Aber es gab Zeiten, da brauchten sie so Winzlinge wie mich. Wenn es galt, Lumpen für die Pille zu sammeln, mit der sie auf dem schwarzen Abraum der Engelswerke Fußball kämpften, auf Tore schossen, die aus rostenden Ofenrohren gebaut waren und sich in ihre Einzelteile zerlegten, sobald der schwere Ball dagegen knallte. Oder wenn es galt, durch die schmalen Luken in Ställe zu kriechen, um Hühner und Bauern um ihre Eier zu bringen. Oder wenn es darum ging, den englischen Soldaten Zigaretten aus den Landrovern zu klauen. Aber das waren Pakte auf Zeit, zu unserer Menschwerdung wenig tauglich. Für eine Verbrüderung war die Kluft zwischen denen, die noch in der Hitlerjugend und deshalb die tollen Hechte waren und uns mickrigen End- und Nachkriegsnullen zu groß.
Ein bisschen Anerkennung gewährten sie, als wir Pimpfe gegen den verhassten Lagerverwalter die erste erfolgreiche Schlacht gewannen. Der Mann hieß Steinhaus, wohnte im ehemaligen Kommandohaus der Anlage und stelzte in einem hautengen, uniformähnlichen Gewand und auf Hochglanz polierten Schaftstiefeln herum. Ein hoch aufgeschossener Kerl, der, eine Weidengerte unter dem Arm geklemmt, unerwartet wie ein Gewitter auftauchte und grollend Vergehen unterstellte, die oft genug nicht begangen worden waren. Es reichte, in der Nähe seines Hauses schnell zu laufen, zu schreien und zu kreischen, um Opfer seiner Rute zu werden. Entgehen konnten wir ihm nur, wenn wir schneller als er waren.

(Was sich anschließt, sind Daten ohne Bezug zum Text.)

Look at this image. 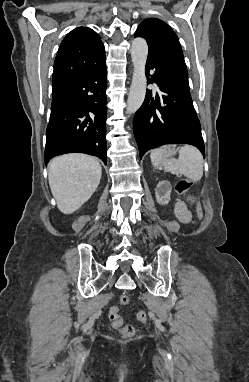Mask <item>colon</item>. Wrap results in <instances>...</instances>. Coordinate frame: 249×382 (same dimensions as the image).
Returning a JSON list of instances; mask_svg holds the SVG:
<instances>
[{"instance_id":"1","label":"colon","mask_w":249,"mask_h":382,"mask_svg":"<svg viewBox=\"0 0 249 382\" xmlns=\"http://www.w3.org/2000/svg\"><path fill=\"white\" fill-rule=\"evenodd\" d=\"M190 185L191 184H190L189 181L181 180V181H179L176 184V191L179 192V193H184V192H186L189 189ZM188 200H189V203H190L191 207H193L196 210L199 209L198 204L196 202V199L193 196H189ZM120 303L122 305L128 304L129 303V297L127 295H122L120 297ZM109 318L112 321L113 326L116 327V328H119L120 334L123 337L129 338V337H132L134 335V333H135L134 326H132V325H123L122 324V320L120 319V317L118 315V309L117 308L113 307V308L110 309V311H109ZM137 319H138L139 322L145 323L147 321L146 313L143 312V311L139 312L137 314Z\"/></svg>"}]
</instances>
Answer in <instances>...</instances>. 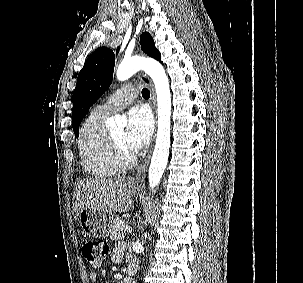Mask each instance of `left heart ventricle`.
I'll return each instance as SVG.
<instances>
[{"label":"left heart ventricle","instance_id":"left-heart-ventricle-1","mask_svg":"<svg viewBox=\"0 0 303 283\" xmlns=\"http://www.w3.org/2000/svg\"><path fill=\"white\" fill-rule=\"evenodd\" d=\"M111 134L114 137V139L118 142V144L123 148V150H125L128 153H131L127 149V147L125 146V143H124V129L123 128L114 130L113 132H111Z\"/></svg>","mask_w":303,"mask_h":283}]
</instances>
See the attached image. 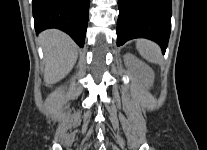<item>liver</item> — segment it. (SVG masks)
I'll list each match as a JSON object with an SVG mask.
<instances>
[{"mask_svg":"<svg viewBox=\"0 0 207 150\" xmlns=\"http://www.w3.org/2000/svg\"><path fill=\"white\" fill-rule=\"evenodd\" d=\"M44 50V82L52 85L63 79L73 68L77 57V46L65 33L51 29L39 36Z\"/></svg>","mask_w":207,"mask_h":150,"instance_id":"liver-1","label":"liver"}]
</instances>
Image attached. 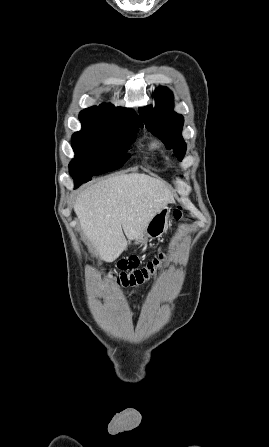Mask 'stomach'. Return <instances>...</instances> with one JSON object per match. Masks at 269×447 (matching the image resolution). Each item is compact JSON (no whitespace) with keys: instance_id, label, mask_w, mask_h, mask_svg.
I'll use <instances>...</instances> for the list:
<instances>
[{"instance_id":"obj_1","label":"stomach","mask_w":269,"mask_h":447,"mask_svg":"<svg viewBox=\"0 0 269 447\" xmlns=\"http://www.w3.org/2000/svg\"><path fill=\"white\" fill-rule=\"evenodd\" d=\"M169 218L170 208L165 206V208H162L160 212H157V214L153 216L149 224L146 225L143 233H141L137 239H134L135 245H137V243L143 245V243L148 241V237H152V239H154V237H162V233L167 229Z\"/></svg>"}]
</instances>
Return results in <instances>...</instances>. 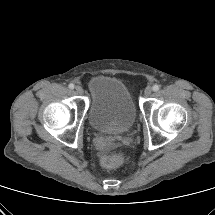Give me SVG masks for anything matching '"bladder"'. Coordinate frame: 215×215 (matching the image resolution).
<instances>
[{
    "label": "bladder",
    "instance_id": "obj_1",
    "mask_svg": "<svg viewBox=\"0 0 215 215\" xmlns=\"http://www.w3.org/2000/svg\"><path fill=\"white\" fill-rule=\"evenodd\" d=\"M90 125L105 134H123L135 122L136 106L127 87L118 79L97 75L88 82Z\"/></svg>",
    "mask_w": 215,
    "mask_h": 215
}]
</instances>
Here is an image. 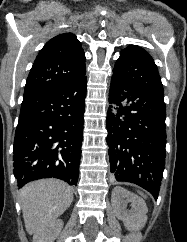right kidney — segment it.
Listing matches in <instances>:
<instances>
[{
  "mask_svg": "<svg viewBox=\"0 0 187 242\" xmlns=\"http://www.w3.org/2000/svg\"><path fill=\"white\" fill-rule=\"evenodd\" d=\"M63 228V221L54 220L34 235L33 242H54Z\"/></svg>",
  "mask_w": 187,
  "mask_h": 242,
  "instance_id": "obj_1",
  "label": "right kidney"
}]
</instances>
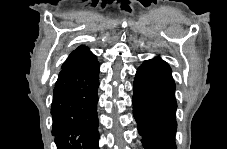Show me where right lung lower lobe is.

So gefürchtet Steinhaus war, so sehr wurde er auch Opfer vieler Streiche. Besonders abends, wenn er sich zur Ruhe begeben hatte, schlugen wir gegen seine Fenster. Wie aufgezogen schoss er dann nach draußen und versuchte, der Übeltäter Herr zu werden, die sich längst aus dem Staub gemacht hatten. Bis auf dieses eine Mal, als wir einen Kessel voller Jauche über der Tür auf der Dachrinne platzierten, ihn durch eine Schnur mit der Türklinke verbanden, mit geradezu todesmütigem Übermut Steinhaus-Scheißebauch kreischten und kleine Steine gegen die Fenster seiner Wohnung prasseln ließen.

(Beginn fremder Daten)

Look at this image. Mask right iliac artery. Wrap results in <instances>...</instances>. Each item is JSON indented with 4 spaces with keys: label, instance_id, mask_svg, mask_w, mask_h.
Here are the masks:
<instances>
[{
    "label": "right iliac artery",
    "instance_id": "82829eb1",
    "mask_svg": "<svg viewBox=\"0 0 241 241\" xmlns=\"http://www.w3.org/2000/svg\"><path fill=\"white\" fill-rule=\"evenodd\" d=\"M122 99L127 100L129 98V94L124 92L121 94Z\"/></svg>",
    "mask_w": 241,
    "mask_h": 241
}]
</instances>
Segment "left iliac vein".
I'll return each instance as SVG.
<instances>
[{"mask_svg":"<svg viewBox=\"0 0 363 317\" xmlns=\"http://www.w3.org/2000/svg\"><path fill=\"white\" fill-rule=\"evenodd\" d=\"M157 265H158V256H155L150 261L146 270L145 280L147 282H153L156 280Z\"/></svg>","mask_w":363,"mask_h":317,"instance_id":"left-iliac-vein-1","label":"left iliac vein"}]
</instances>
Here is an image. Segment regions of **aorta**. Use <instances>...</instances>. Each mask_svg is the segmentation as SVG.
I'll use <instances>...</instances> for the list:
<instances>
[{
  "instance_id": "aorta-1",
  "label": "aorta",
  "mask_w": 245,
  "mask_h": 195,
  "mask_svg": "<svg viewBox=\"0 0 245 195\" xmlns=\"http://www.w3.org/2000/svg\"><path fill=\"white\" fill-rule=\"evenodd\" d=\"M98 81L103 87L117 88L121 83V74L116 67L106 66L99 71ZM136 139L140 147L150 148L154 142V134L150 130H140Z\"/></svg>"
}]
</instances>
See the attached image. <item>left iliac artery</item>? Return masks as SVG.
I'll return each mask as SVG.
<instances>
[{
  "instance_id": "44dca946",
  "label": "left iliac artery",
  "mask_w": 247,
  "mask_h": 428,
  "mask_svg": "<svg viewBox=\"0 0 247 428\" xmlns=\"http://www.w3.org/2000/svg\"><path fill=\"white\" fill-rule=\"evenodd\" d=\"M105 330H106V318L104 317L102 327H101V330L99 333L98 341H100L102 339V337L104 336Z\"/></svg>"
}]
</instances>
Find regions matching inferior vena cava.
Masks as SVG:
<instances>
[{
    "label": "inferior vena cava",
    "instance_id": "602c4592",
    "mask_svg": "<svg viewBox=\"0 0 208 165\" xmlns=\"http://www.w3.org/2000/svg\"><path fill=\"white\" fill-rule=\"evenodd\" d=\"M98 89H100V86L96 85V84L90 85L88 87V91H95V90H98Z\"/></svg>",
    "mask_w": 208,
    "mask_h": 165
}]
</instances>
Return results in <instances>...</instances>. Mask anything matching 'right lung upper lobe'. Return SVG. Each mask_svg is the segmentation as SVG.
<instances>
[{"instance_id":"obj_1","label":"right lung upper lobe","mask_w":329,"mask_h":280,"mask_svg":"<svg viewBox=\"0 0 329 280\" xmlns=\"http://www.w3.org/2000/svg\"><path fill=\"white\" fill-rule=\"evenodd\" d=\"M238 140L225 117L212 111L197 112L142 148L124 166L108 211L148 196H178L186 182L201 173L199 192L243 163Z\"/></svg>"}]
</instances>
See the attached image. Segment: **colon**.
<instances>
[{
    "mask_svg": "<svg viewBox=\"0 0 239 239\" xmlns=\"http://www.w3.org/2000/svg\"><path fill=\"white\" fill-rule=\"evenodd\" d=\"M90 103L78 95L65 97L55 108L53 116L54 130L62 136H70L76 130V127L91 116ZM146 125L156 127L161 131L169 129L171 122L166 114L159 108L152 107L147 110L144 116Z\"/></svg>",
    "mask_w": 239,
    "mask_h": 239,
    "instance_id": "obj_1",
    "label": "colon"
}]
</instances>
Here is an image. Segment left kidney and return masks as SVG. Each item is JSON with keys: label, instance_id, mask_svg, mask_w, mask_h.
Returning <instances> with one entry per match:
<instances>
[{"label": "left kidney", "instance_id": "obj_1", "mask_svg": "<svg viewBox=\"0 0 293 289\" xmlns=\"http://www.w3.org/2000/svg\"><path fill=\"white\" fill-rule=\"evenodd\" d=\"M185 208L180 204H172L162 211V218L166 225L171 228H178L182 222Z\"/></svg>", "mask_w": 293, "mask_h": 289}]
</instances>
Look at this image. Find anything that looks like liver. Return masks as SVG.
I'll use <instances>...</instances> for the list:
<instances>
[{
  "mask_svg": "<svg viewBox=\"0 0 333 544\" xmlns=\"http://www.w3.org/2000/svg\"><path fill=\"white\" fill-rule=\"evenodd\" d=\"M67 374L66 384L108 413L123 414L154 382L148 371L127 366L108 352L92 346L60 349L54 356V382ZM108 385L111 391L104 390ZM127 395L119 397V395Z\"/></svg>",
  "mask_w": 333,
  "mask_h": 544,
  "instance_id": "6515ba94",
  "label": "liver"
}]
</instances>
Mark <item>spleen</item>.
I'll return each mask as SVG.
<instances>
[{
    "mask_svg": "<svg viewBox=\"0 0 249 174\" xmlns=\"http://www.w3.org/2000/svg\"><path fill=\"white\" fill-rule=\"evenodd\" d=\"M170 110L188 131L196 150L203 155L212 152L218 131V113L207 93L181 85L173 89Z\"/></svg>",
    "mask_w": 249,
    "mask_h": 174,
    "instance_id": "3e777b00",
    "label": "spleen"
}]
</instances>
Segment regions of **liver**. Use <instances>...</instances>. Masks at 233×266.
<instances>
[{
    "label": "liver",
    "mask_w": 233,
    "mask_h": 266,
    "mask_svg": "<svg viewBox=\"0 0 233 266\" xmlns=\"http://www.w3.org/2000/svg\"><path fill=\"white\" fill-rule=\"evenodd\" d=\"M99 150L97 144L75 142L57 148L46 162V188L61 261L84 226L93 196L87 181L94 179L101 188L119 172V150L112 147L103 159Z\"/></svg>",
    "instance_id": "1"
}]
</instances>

Die Tür flog auf. Steinhaus stürzte heraus. Der Schwung der Tür riss den Kübel mit. Der stinkende Segen ergoss sich über den Lagerverwalter, der Sekunden lang wohl in Erwartung des finalen Todesschlags erstarrte, ehe er einen so grellen, angsterfüllten Schrei in die Nacht gellte, dass die Leute aus der gegenüberliegenden Baracke in den Hof stürmten, um nachzusehen, wem dort draußen bei lebendigem Leibe die Haut von den Knochen gezogen wurde.
Unser Gelächter hallte in die Nacht und warf sich als von den Sternen zurückgeworfenes Echo wie eine Rotte spottender Racheengel in Steinhausens gedemütigtes Genick, mischte sich mit dem schadenfrohen Gejohle der vorverurteilenden und beängstigend schnell anwachsenden Jury: Gepeinigt seist du, verdammter Mistkerl, der du uns so oft aus niederen Beweggründen gepiesackt hast, ergötzend, wie dir die Scheiße vom Kopf über die hohe Nase in den Kragen rutscht, mögest du endlich zur Besinnung kommen und ein Mensch sein unter Menschen.

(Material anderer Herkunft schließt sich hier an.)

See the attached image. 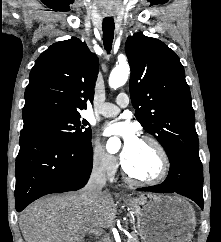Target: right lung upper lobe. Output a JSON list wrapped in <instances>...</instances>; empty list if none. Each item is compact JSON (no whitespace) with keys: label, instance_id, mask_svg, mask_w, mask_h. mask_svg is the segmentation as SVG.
I'll list each match as a JSON object with an SVG mask.
<instances>
[{"label":"right lung upper lobe","instance_id":"cb5924a9","mask_svg":"<svg viewBox=\"0 0 221 242\" xmlns=\"http://www.w3.org/2000/svg\"><path fill=\"white\" fill-rule=\"evenodd\" d=\"M98 65V58L78 38L52 44L31 70L24 125L80 114L93 99Z\"/></svg>","mask_w":221,"mask_h":242}]
</instances>
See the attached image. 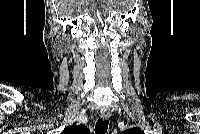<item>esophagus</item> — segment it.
I'll list each match as a JSON object with an SVG mask.
<instances>
[{
    "label": "esophagus",
    "instance_id": "34e87169",
    "mask_svg": "<svg viewBox=\"0 0 200 134\" xmlns=\"http://www.w3.org/2000/svg\"><path fill=\"white\" fill-rule=\"evenodd\" d=\"M100 117L103 120H106L110 117V111L107 108H102L100 110Z\"/></svg>",
    "mask_w": 200,
    "mask_h": 134
}]
</instances>
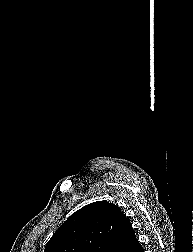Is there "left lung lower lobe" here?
Returning <instances> with one entry per match:
<instances>
[{
	"instance_id": "left-lung-lower-lobe-1",
	"label": "left lung lower lobe",
	"mask_w": 193,
	"mask_h": 252,
	"mask_svg": "<svg viewBox=\"0 0 193 252\" xmlns=\"http://www.w3.org/2000/svg\"><path fill=\"white\" fill-rule=\"evenodd\" d=\"M123 252H143V249L138 240L136 239L135 234L125 246Z\"/></svg>"
}]
</instances>
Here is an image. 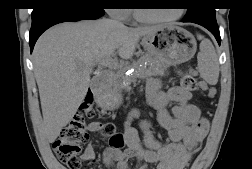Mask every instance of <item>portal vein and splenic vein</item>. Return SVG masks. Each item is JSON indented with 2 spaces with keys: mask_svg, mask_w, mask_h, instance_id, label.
Listing matches in <instances>:
<instances>
[{
  "mask_svg": "<svg viewBox=\"0 0 252 169\" xmlns=\"http://www.w3.org/2000/svg\"><path fill=\"white\" fill-rule=\"evenodd\" d=\"M99 65L107 66L110 68H116L118 66V63L112 59V57H105L104 59L98 61Z\"/></svg>",
  "mask_w": 252,
  "mask_h": 169,
  "instance_id": "1",
  "label": "portal vein and splenic vein"
}]
</instances>
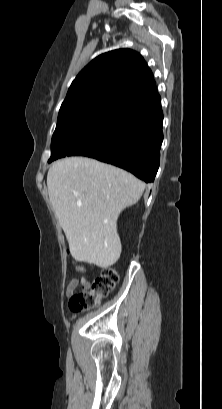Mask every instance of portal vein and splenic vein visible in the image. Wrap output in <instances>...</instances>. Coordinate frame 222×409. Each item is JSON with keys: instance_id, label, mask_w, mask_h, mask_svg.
Masks as SVG:
<instances>
[{"instance_id": "1", "label": "portal vein and splenic vein", "mask_w": 222, "mask_h": 409, "mask_svg": "<svg viewBox=\"0 0 222 409\" xmlns=\"http://www.w3.org/2000/svg\"><path fill=\"white\" fill-rule=\"evenodd\" d=\"M77 205H78V206H81V205H82V202H81V201H78V202H77Z\"/></svg>"}]
</instances>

Wurde er nicht. Überzeugt, Opfer einer Verschwörung geworden zu sein, ging er von da an noch schärfer und besonders gegen uns Kinder vor, deren Stimmen er wohl durch Schrecken und Odeldunst als Beweis unserer Teilnahme an dem Attentat gewertet hatte. Wir waren jetzt erst recht Freiwild, auf das er seinen gesamten Zorn lenkte. Für mich bedeutete dies mehrmalige Prügel, die ich dadurch vergalt, dass ich ihm ein Bajonett zwischen die Speichen seines Vorderrades schob, als er mit einigem Tempo die Talstraße herunter radelte. Der Sturzflug, mit dem er über die Lenkstange segelte, war mindestens ebenso lang Gesprächsstoff wie die Bremsspur, die er auf dem im Hespertal gewonnenen Rollsplitt hinterließ.
Mag sein, dass die hilflos in der Luft verbrachte Zeit ihn von da an zahmer werden ließ. Ich glaube jedoch, dass es der grausige Unfall war, der wenige Sekunden später an gleicher Stelle den Kopf und das Leben unseres Nachbarn Max Bergers forderte. Der kam mit seiner knatternden NSU den Berg herunter, während ihm von unten ein mit Stahlblechen beladener Lastwagen entgegenkam.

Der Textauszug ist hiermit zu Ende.